Ci abbiamo provato in passato ma ci sono alcune difficoltà al riguardo, non ultimo il fatto che la comunità internazionale non è molto disposta a sostenere questo tipo di iniziative, soprattutto sotto il profilo finanziario. Possiamo ricevere fondi solo se lavoriamo su tematiche che i donatori trovano rilevanti, come le energie rinnovabili, lo smaltimento dei rifiuti o l’efficienza energetica. L’inquinamento atmosferico non è tra le priorità dell’UE, né di altre organizzazioni internazionali. I paesi occidentali hanno risolto questo problema 30 anni fa, e di fatto si dimenticano che la Bosnia Erzegovina in molti casi ha una tecnologia che risale al ventesimo, o addirittura al diciannovesimo secolo.
I permessi ambientali che la fonderia detiene per svolgere la propria attività sono in scadenza. Pensate che ci sarà qualche cambiamento per la città di Zenica?
Cinque permessi ambientali su nove rilasciati in passato sono già scaduti. Se le cose cambieranno, però, cambieranno in peggio. Nonostante le nostre pressioni, il governo sembra infatti intenzionato ad approvare un nuovo permesso ambientale che permetterà all’acciaieria di continuare a funzionare. Il permesso sarà collettivo, cioè riguarderà l’impresa nel suo complesso, e questo rischia di essere una catastrofe per Zenica perché così rimarranno in funzione anche alcune parti che altrimenti verrebbero chiuse in quanto troppo inquinanti, come le fornaci a carbone. Nel frattempo, i progetti di diminuzione dell’impatto ambientale che erano stati annunciati già nel 2011 dovrebbero cominciare solo il prossimo anno: un ritardo enorme, per il quale ancora una volta nessuno è responsabile.
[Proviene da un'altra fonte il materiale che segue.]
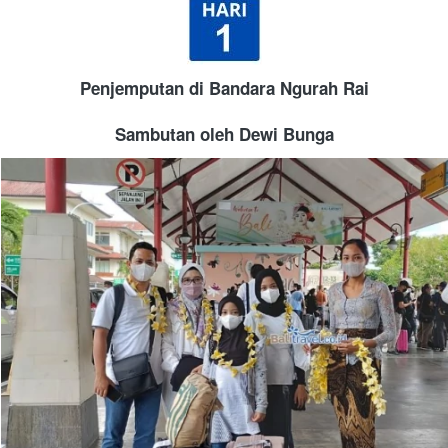
Penjemputan di Bandara Ngurah Rai
Sambutan oleh Dewi Bunga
Qual è la soluzione che proponete? In Italia abbiamo avuto un problema simile con l’acciaieria di Taranto, e l’opinione pubblica era divisa tra la necessità di proteggere la salute della cittadinanza e quella di salvare i posti di lavoro. Si tratta di una divisione che c’è a Zenica, oppure i lavoratori dell’ArcelorMittal sostengono la vostra lotta?
Conosciamo bene il caso dell’ILVA. In effetti, fu uno dei detonatori delle nostre prime proteste. Non abbiamo mai voluto che l’acciaieria chiudesse. Chiediamo solo che la legge nazionale venga rispettata. Il che, sfortunatamente, non avviene. In effetti abbiamo avuto qualche problema con i sindacati, perché ci hanno accusato di volere fermare la produzione. Abbiamo provato a spiegare loro le nostre ragioni, ma senza successo. Apparentemente, non capiscono che respiriamo la stessa aria.